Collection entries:
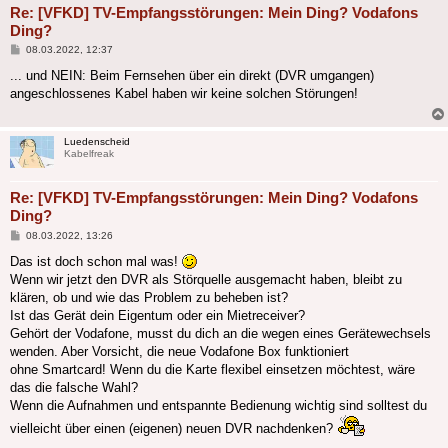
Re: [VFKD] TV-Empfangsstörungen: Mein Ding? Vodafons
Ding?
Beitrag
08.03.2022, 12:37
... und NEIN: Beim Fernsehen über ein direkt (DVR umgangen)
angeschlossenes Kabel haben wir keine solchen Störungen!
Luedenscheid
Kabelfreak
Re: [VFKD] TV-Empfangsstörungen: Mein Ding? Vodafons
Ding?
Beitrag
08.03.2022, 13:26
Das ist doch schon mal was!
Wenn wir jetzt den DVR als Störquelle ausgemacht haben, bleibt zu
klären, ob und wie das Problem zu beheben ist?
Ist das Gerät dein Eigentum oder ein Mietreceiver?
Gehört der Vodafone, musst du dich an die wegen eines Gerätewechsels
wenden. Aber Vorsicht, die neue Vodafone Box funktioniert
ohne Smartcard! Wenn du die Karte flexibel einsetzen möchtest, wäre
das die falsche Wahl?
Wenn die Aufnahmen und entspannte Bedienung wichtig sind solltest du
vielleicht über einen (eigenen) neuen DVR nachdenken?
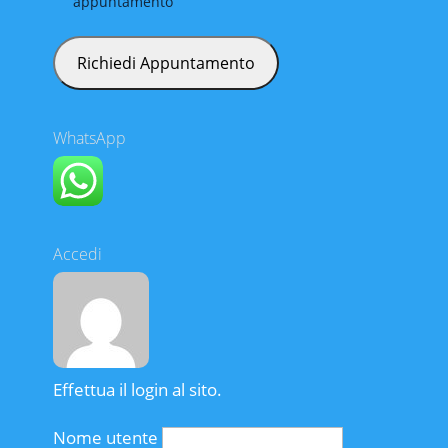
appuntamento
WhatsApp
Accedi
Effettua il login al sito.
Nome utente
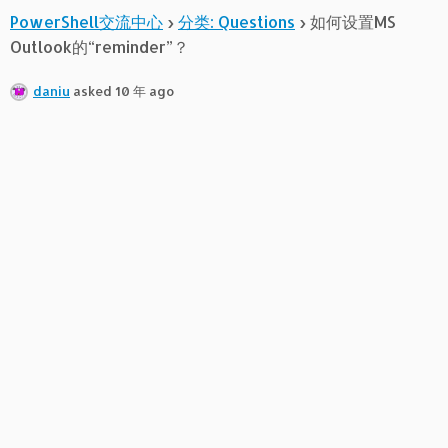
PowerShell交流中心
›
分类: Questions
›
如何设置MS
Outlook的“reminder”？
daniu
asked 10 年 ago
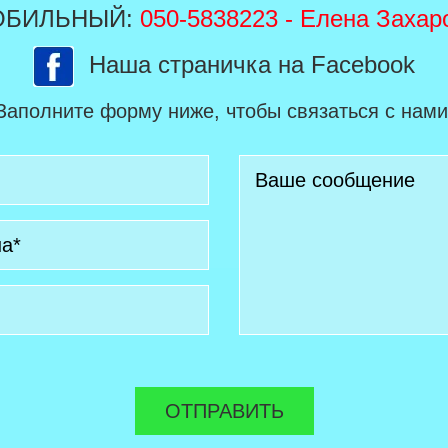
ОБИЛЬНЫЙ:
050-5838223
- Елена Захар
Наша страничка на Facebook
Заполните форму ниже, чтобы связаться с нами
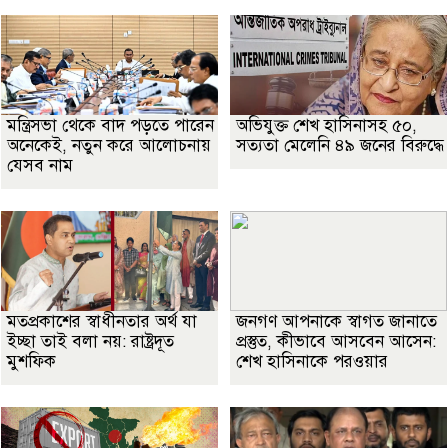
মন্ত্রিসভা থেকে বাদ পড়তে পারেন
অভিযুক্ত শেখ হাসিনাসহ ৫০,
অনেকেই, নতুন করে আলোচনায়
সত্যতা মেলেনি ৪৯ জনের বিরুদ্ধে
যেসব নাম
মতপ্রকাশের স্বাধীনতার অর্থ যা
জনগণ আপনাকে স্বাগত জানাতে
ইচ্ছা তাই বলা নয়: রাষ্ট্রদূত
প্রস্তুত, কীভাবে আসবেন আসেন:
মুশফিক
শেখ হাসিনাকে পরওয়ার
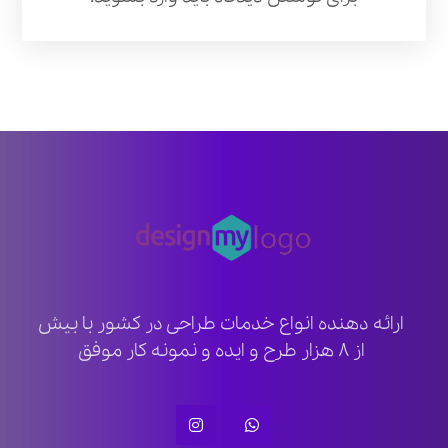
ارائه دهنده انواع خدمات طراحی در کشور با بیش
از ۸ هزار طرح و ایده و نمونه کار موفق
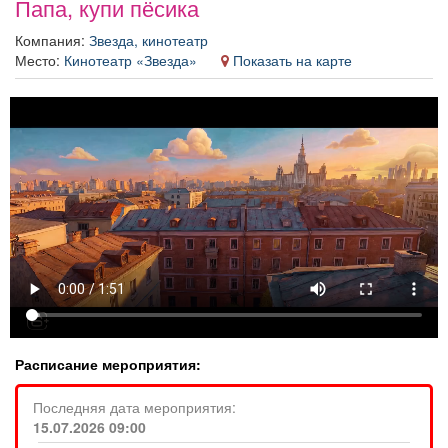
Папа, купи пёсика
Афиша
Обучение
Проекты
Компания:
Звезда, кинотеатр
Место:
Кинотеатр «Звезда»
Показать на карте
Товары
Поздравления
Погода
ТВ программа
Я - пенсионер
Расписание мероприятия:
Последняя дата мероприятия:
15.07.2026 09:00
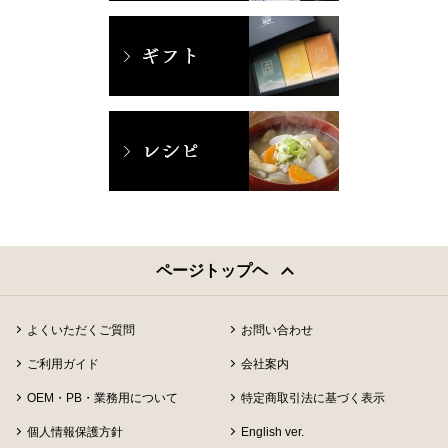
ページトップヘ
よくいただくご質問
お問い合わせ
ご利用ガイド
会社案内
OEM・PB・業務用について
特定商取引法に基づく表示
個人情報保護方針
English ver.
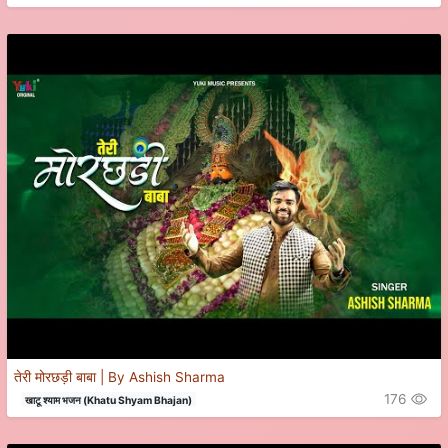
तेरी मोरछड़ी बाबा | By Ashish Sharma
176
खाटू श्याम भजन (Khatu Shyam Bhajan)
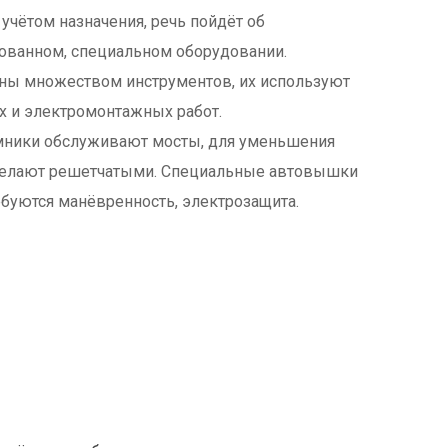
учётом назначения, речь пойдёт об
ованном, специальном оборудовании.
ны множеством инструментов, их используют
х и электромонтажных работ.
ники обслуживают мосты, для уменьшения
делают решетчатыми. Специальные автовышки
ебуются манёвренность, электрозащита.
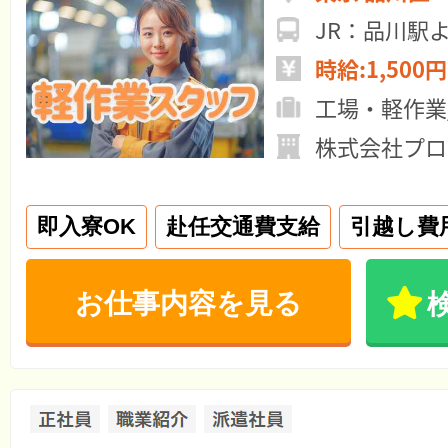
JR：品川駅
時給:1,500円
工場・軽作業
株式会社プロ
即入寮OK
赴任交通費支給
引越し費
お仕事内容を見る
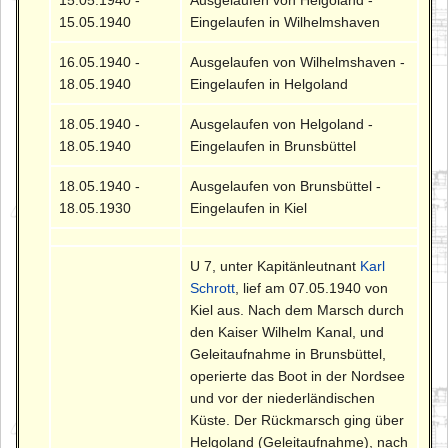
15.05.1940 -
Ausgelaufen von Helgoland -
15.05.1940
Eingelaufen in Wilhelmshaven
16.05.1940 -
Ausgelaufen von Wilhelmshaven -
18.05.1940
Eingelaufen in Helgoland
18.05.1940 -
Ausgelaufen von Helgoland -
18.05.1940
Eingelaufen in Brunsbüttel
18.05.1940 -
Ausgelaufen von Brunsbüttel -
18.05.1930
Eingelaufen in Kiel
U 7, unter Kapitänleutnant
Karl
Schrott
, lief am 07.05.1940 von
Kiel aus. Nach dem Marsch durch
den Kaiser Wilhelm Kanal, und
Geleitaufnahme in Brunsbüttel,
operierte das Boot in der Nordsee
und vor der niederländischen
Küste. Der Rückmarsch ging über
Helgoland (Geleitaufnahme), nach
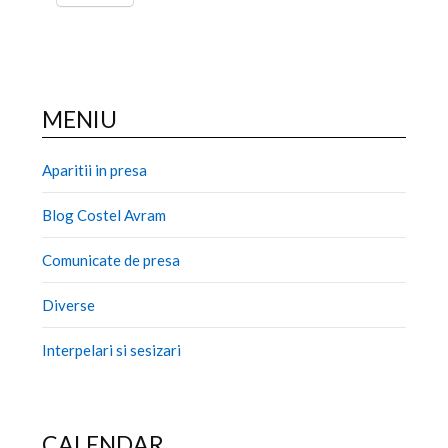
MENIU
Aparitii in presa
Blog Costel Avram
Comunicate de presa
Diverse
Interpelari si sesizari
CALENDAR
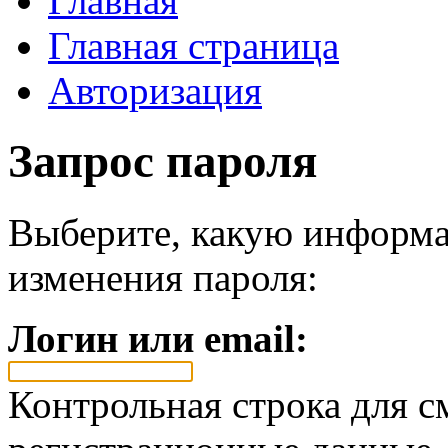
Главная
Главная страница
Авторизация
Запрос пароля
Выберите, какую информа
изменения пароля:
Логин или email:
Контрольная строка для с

◆ Exercise
With the pictures omitted, print each line of the data above precisely as given.

◆ Exercise output
Re: [VFKD] TV-Empfangsstörungen: Mein Ding? Vodafons
Ding?
Beitrag
08.03.2022, 12:37
... und NEIN: Beim Fernsehen über ein direkt (DVR umgangen)
angeschlossenes Kabel haben wir keine solchen Störungen!
Luedenscheid
Kabelfreak
Re: [VFKD] TV-Empfangsstörungen: Mein Ding? Vodafons
Ding?
Beitrag
08.03.2022, 13:26
Das ist doch schon mal was!
Wenn wir jetzt den DVR als Störquelle ausgemacht haben, bleibt zu
klären, ob und wie das Problem zu beheben ist?
Ist das Gerät dein Eigentum oder ein Mietreceiver?
Gehört der Vodafone, musst du dich an die wegen eines Gerätewechsels
wenden. Aber Vorsicht, die neue Vodafone Box funktioniert
ohne Smartcard! Wenn du die Karte flexibel einsetzen möchtest, wäre
das die falsche Wahl?
Wenn die Aufnahmen und entspannte Bedienung wichtig sind solltest du
vielleicht über einen (eigenen) neuen DVR nachdenken?
appuntamento
WhatsApp
Accedi
Effettua il login al sito.
Nome utente
PowerShell交流中心
›
分类: Questions
›
如何设置MS
Outlook的“reminder”？
daniu
asked 10 年 ago
ОБИЛЬНЫЙ:
050-5838223
- Елена Захар
Наша страничка на Facebook
Заполните форму ниже, чтобы связаться с нами
মন্ত্রিসভা থেকে বাদ পড়তে পারেন
অভিযুক্ত শেখ হাসিনাসহ ৫০,
অনেকেই, নতুন করে আলোচনায়
সত্যতা মেলেনি ৪৯ জনের বিরুদ্ধে
যেসব নাম
মতপ্রকাশের স্বাধীনতার অর্থ যা
জনগণ আপনাকে স্বাগত জানাতে
ইচ্ছা তাই বলা নয়: রাষ্ট্রদূত
প্রস্তুত, কীভাবে আসবেন আসেন:
মুশফিক
শেখ হাসিনাকে পরওয়ার
ارائه دهنده انواع خدمات طراحی در کشور با بیش
از ۸ هزار طرح و ایده و نمونه کار موفق
Папа, купи пёсика
Афиша
Обучение
Проекты
Компания:
Звезда, кинотеатр
Место:
Кинотеатр «Звезда»
Показать на карте
Товары
Поздравления
Погода
ТВ программа
Я - пенсионер
Расписание мероприятия:
Последняя дата мероприятия:
15.07.2026 09:00
ページトップヘ
よくいただくご質問
お問い合わせ
ご利用ガイド
会社案内
OEM・PB・業務用について
特定商取引法に基づく表示
個人情報保護方針
English ver.
तेरी मोरछड़ी बाबा | By Ashish Sharma
176
खाटू श्याम भजन (Khatu Shyam Bhajan)
учётом назначения, речь пойдёт об
ованном, специальном оборудовании.
ны множеством инструментов, их используют
х и электромонтажных работ.
ники обслуживают мосты, для уменьшения
делают решетчатыми. Специальные автовышки
ебуются манёвренность, электрозащита.
JR：品川駅
時給:1,500円
工場・軽作業
株式会社プロ
即入寮OK
赴任交通費支給
引越し費
お仕事内容を見る
15.05.1940 -
Ausgelaufen von Helgoland -
15.05.1940
Eingelaufen in Wilhelmshaven
16.05.1940 -
Ausgelaufen von Wilhelmshaven -
18.05.1940
Eingelaufen in Helgoland
18.05.1940 -
Ausgelaufen von Helgoland -
18.05.1940
Eingelaufen in Brunsbüttel
18.05.1940 -
Ausgelaufen von Brunsbüttel -
18.05.1930
Eingelaufen in Kiel
U 7, unter Kapitänleutnant
Karl
Schrott
, lief am 07.05.1940 von
Kiel aus. Nach dem Marsch durch
den Kaiser Wilhelm Kanal, und
Geleitaufnahme in Brunsbüttel,
operierte das Boot in der Nordsee
und vor der niederländischen
Küste. Der Rückmarsch ging über
Helgoland (Geleitaufnahme), nach
MENIU
Aparitii in presa
Blog Costel Avram
Comunicate de presa
Diverse
Interpelari si sesizari
CALENDAR
Главная
Главная страница
Авторизация
Запрос пароля
Выберите, какую информа
изменения пароля:
Логин или email:
Контрольная строка для с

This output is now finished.